Stoppt den Waffenhandel

Abrüstung für nachhaltige Entwicklung

Aus Anlass der morgigen Veröffentlichung der Zahlen des Stockholm International Peace Reserche Institut (SIPRI) und der Veröffentlichung des Internationalen Appells „Abrüstung für nachhaltige Entwicklung“ kritisierten die IALANA und die DFG-VK heute die immens hohen weltweiten Rüstungsausgaben von 1.700 Milliarden Dollar. Sie forderten nachhaltige Entwicklung statt Rüstung.

Um den gegenwärtigen Trend, dass Abrüstung für die Entwicklung der internationalen Politik kein Thema ist, stellte IALANA-Geschäftsführer Reiner Braun einen Internationalen „Appell der Tabubrecher“ vor. „Rüstung vernichtet“, so Braun, „tagtäglich Werte die für zivile Projekte ungenutzt bleiben. (…) Ohne eine internationale Kooperation und eine geistig Umsteuerung der strategischen Ziele, können die globale Frage nicht gelöst werden.“ Braun wies auf die „Perversion der Rüstungsausgaben“ hin und betonte, dass es ohne Abrüstung bei gleichzeitiger Armutsbekämpfung keine internationale Entwicklung geben kann.
Um „den Vernichtungsprozess von öffentlichen Geldern stoppen zu können, müsse so schnell wie möglich ein Abrüstungsplan entwickelt“ werden, der dann auch der Verpflichtung der UN gerecht wird und „geeignete Partizipationsbedingen für alle Menschen“ schafft.

In dem von mehr als 20 Friedens- und wissenschaftliche Nobelpreisträger unterzeichneten Appell werden die Regierungen zu einem Umdenken und zur Abrüstung aufgefordert. Weltweit wird eine Entmilitarisierung und Entnationalisierung angestrebt. Beim Rio-Gipfel im Juni 2012 sollten die Regierungen einen globalen Abrüstungsplan beschließen und freiwerdende Mittel für soziale, wirtschaftliche und ökologische Programme verwenden.

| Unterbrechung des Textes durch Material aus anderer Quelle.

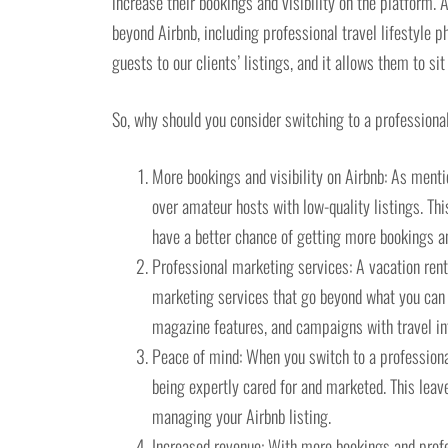
increase their bookings and visibility on the platform.
beyond Airbnb, including professional travel lifestyle 
guests to our clients’ listings, and it allows them to si
So, why should you consider switching to a professiona
More bookings and visibility on Airbnb: As menti
over amateur hosts with low-quality listings. Thi
have a better chance of getting more bookings and
Professional marketing services: A vacation re
marketing services that go beyond what you can d
magazine features, and campaigns with travel in
Peace of mind: When you switch to a professiona
being expertly cared for and marketed. This leav
managing your Airbnb listing.
Increased revenue: With more bookings and profe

Unter dem Credo „Entwicklung statt Rüstung“ fasste die Generalsekretärin von pax christi Deutschland Christine Hoffmann die Forderungen aus der Friedensbewegung zusammen. Sie kritisierte, „dass Deutschland immer noch zu den zehn Ländern gehört, die weltweit die meisten Gelder für Rüstung bereitstellen und andererseits ihrer Selbstverpflichtung zur Bereitstellung von 0,7 Prozent des Bruttoinlandsproduktes für Entwicklungshilfe nicht erfüllt.“

Dass mit den hohen weltweiten Rüstungsausgaben auch die Millenniumsziele, die Ausgaben für Rüstung zu verringern, nicht erreicht werden können, betonte auch Ulrich Töhne, Vorsitzender der Gewerkschaft Erziehung und Wissenschaft. Er rief dazu auf, „mindestens 10% der Ausgaben für die Rüstung zu senken, um wirkungsvoll die Finanzkrise angehen zu können, und gleichzeitig die Entwicklungshilfe auf ein Mindestmaß von 0,7 Prozent anzuheben“. Noch immer stellen Länder wie Griechenland, Spanien und Portugal (alle Länder die schwer von der Krise betroffen sind) verhältnismäßig sehr hohe Summen für die Rüstung zur Verfügung, während unter anderem z.B. in Griechenland 150.000 öffentlich Bedienstete ihre Arbeit verlieren. Der Militärsektor dagegen bleibt von solchen Kürzungen vollkommen unberührt.

Monty Schädel, Bundessprecher der Deutschen Friedensgesellschaft fordert daher ein Umdenken in der nationalen und internationalen Haushaltsplanung. „An fehlenden Mitteln kann es grundsätzlich nicht liegen, dass im sozialen, kulturellen, ökologischen und Bildungsbereichen die Mittel knapp sind. Für Militär und unsinnige Rüstungsprojekte sind ja immer schier unerschöpfliche Gelder vorhanden“.


„Ein Panzer aus Brot“

Mit einem „Panzer aus Brot“ soll im Juni in Rio auf die Verschwendung von Lebens(mittel)ressourcen durch Militär und Rüstung aufmerksam gemacht werden. Am morgigen „Global Day of Action in Military Spending“ werden Friedensorganisationen bereits am Brandenburger Tor einen „Panzer aus Brot“ präsentieren.